What is needed: Lines of the data that contain the word "krok" are the ones to copy.

Given records:
_ _ _ _ _

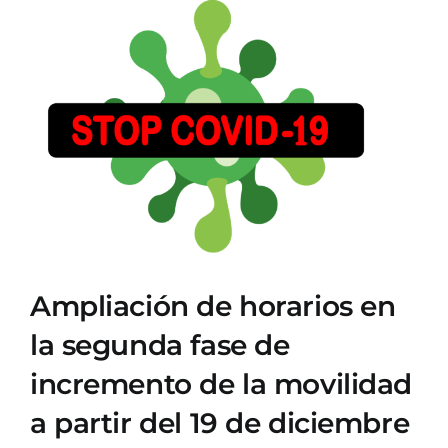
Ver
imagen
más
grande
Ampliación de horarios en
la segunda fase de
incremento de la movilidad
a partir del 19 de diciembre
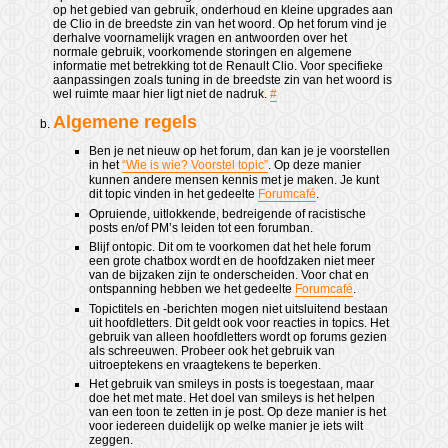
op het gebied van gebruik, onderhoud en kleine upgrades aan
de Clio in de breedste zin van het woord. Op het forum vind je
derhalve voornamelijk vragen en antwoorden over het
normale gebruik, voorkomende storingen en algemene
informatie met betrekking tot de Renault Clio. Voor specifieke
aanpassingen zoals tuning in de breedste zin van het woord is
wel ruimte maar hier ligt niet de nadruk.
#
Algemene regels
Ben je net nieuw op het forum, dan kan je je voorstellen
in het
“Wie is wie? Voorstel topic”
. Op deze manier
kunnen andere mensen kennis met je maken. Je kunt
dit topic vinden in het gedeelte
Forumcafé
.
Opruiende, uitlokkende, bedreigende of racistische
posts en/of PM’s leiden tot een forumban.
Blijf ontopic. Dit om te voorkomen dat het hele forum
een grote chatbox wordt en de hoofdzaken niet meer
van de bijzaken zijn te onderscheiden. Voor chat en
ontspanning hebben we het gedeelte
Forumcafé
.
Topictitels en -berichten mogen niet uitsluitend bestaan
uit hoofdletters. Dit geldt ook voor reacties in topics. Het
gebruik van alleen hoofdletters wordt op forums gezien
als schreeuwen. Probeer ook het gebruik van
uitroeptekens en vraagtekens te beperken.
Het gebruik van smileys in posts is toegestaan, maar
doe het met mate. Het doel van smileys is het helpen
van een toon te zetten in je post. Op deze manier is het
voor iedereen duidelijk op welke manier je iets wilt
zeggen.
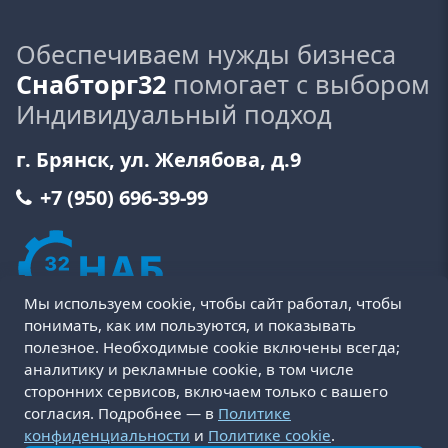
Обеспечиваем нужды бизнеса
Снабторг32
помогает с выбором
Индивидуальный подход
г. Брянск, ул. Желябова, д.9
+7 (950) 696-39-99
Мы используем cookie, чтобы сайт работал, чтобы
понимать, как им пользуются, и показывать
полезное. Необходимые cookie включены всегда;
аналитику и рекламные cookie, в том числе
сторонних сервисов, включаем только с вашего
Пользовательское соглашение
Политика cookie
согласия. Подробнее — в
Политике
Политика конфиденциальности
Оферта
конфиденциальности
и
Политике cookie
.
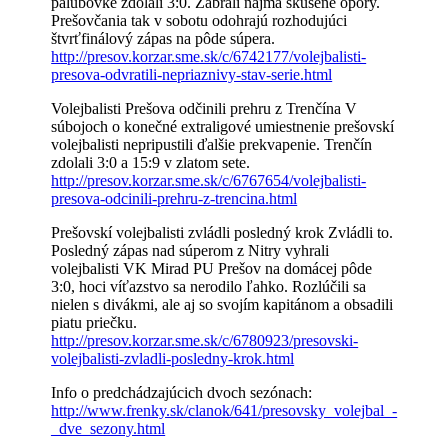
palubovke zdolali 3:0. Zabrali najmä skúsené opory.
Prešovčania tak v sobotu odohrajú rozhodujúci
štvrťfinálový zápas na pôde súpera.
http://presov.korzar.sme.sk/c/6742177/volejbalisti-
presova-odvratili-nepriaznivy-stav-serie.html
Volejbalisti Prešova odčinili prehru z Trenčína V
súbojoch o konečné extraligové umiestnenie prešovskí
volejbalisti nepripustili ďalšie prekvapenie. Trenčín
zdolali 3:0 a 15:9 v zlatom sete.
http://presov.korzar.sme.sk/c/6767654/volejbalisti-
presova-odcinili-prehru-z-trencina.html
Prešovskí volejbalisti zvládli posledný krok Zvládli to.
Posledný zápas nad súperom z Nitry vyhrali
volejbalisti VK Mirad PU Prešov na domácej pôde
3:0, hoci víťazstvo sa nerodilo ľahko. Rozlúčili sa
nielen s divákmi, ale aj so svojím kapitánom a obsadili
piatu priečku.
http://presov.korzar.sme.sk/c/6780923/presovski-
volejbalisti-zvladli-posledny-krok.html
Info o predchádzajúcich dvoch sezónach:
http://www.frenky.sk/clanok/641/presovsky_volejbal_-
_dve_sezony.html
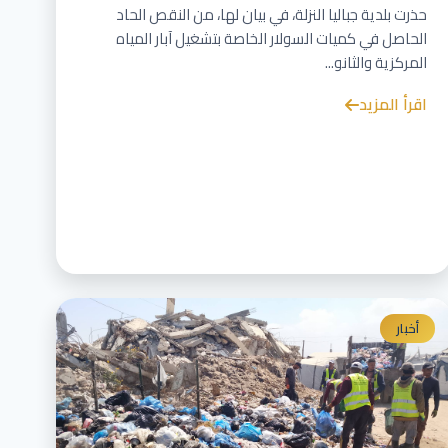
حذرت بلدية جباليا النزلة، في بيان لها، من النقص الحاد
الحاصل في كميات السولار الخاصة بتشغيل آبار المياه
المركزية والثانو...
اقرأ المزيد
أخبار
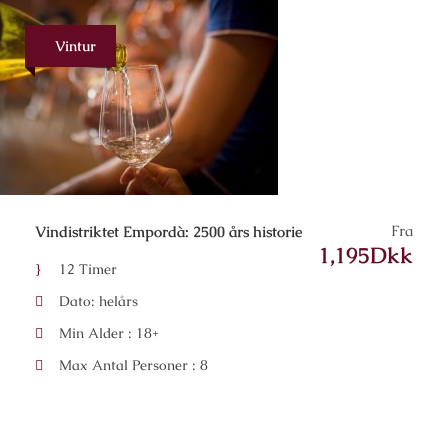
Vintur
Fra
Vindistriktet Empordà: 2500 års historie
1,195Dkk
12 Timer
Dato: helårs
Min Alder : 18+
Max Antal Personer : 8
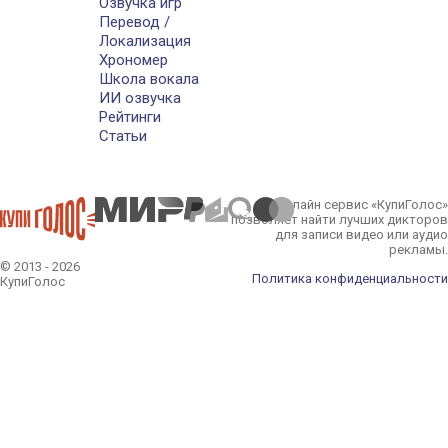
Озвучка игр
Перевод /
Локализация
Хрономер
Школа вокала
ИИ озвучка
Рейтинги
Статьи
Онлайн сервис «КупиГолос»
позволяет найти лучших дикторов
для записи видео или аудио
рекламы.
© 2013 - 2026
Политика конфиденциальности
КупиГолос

_ _ _ _ _

Solved problem:
Prešovskí volejbalisti zvládli posledný krok Zvládli to.
volejbalisti-zvladli-posledny-krok.html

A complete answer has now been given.